- [Problem description]:
Scan the records for "durch". Report each line that includes it.
+++ Listed records
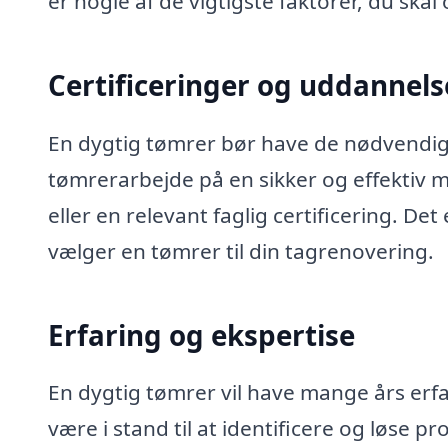
er nogle af de vigtigste faktorer, du skal
Certificeringer og uddannels
En dygtig tømrer bør have de nødvendige
tømrerarbejde på en sikker og effektiv
eller en relevant faglig certificering. Det
vælger en tømrer til din tagrenovering.
Erfaring og ekspertise
En dygtig tømrer vil have mange års erfa
være i stand til at identificere og løse 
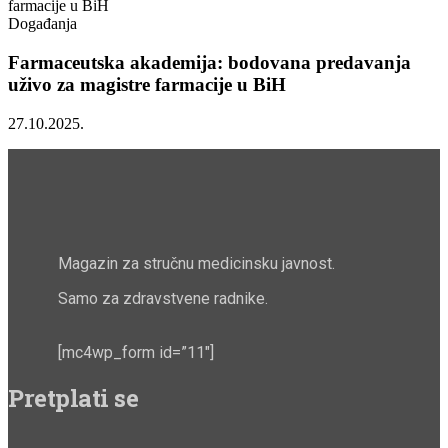
Događanja
Farmaceutska akademija: bodovana predavanja
uživo za magistre farmacije u BiH
27.10.2025.
Magazin za stručnu medicinsku javnost.
Samo za zdravstvene radnike.
[mc4wp_form id=”11″]
Pretplati se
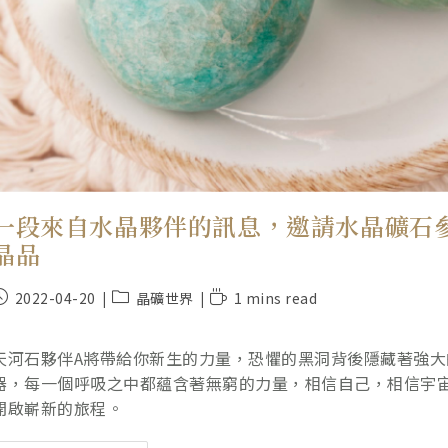
一段來自水晶夥伴的訊息，邀請水晶礦石參與你
晶品
2022-04-20
晶礦世界
1 mins read
天河石夥伴A將帶給你新生的力量，恐懼的黑洞背後隱藏著強
器，每一個呼吸之中都蘊含著無窮的力量，相信自己，相信宇
開啟嶄新的旅程。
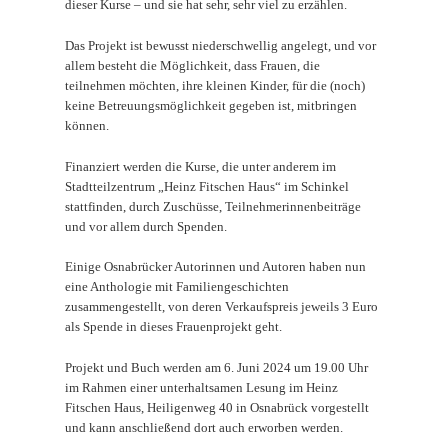
dieser Kurse – und sie hat sehr, sehr viel zu erzählen.
Das Projekt ist bewusst niederschwellig angelegt, und vor
allem besteht die Möglichkeit, dass Frauen, die
teilnehmen möchten, ihre kleinen Kinder, für die (noch)
keine Betreuungsmöglichkeit gegeben ist, mitbringen
können.
Finanziert werden die Kurse, die unter anderem im
Stadtteilzentrum „Heinz Fitschen Haus“ im Schinkel
stattfinden, durch Zuschüsse, Teilnehmerinnenbeiträge
und vor allem durch Spenden.
Einige Osnabrücker Autorinnen und Autoren haben nun
eine Anthologie mit Familiengeschichten
zusammengestellt, von deren Verkaufspreis jeweils 3 Euro
als Spende in dieses Frauenprojekt geht.
Projekt und Buch werden am 6. Juni 2024 um 19.00 Uhr
im Rahmen einer unterhaltsamen Lesung im Heinz
Fitschen Haus, Heiligenweg 40 in Osnabrück vorgestellt
und kann anschließend dort auch erworben werden.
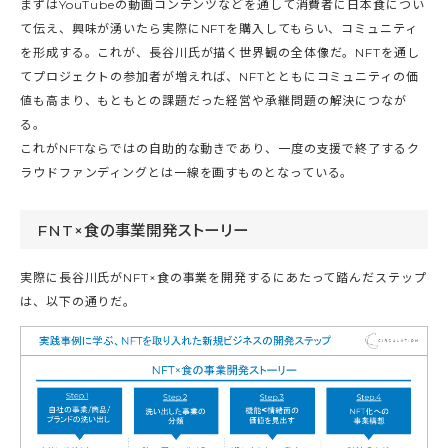
まずはYouTubeの動画コンテンツなどを通して消費者に日本食につい
て伝え、興味が湧いたら実際にNFTを購入してもらい、コミュニティ
を形成する。これが、長谷川氏が描く世界観の全体像だ。NFTを通し
てプロジェクトの参加者が増えれば、NFTとともにコミュニティの価
値も高まり、もともとの課題だった経営や承継問題の解決につなが
る。
これがNFTならではの自助的な動きであり、一度の支援で終了するク
ラウドファンディングとは一線を画すものとなっている。
FNT×食の事業開発ストーリー
実際に長谷川氏がNFT×食の事業を開発するにあたって踏んだステップ
は、以下の通りだ。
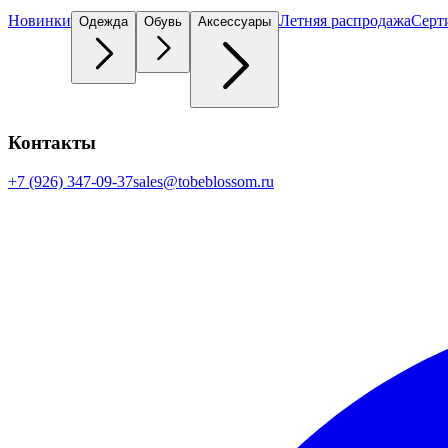
Новинки
Летняя распродажа
Серт
Одежда
Обувь
Аксессуары
Контакты
+7 (926) 347-09-37
sales@tobeblossom.ru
++++++
- [Response to the task]:
stattfinden, durch Zuschüsse, Teilnehmerinnenbeiträge
und vor allem durch Spenden.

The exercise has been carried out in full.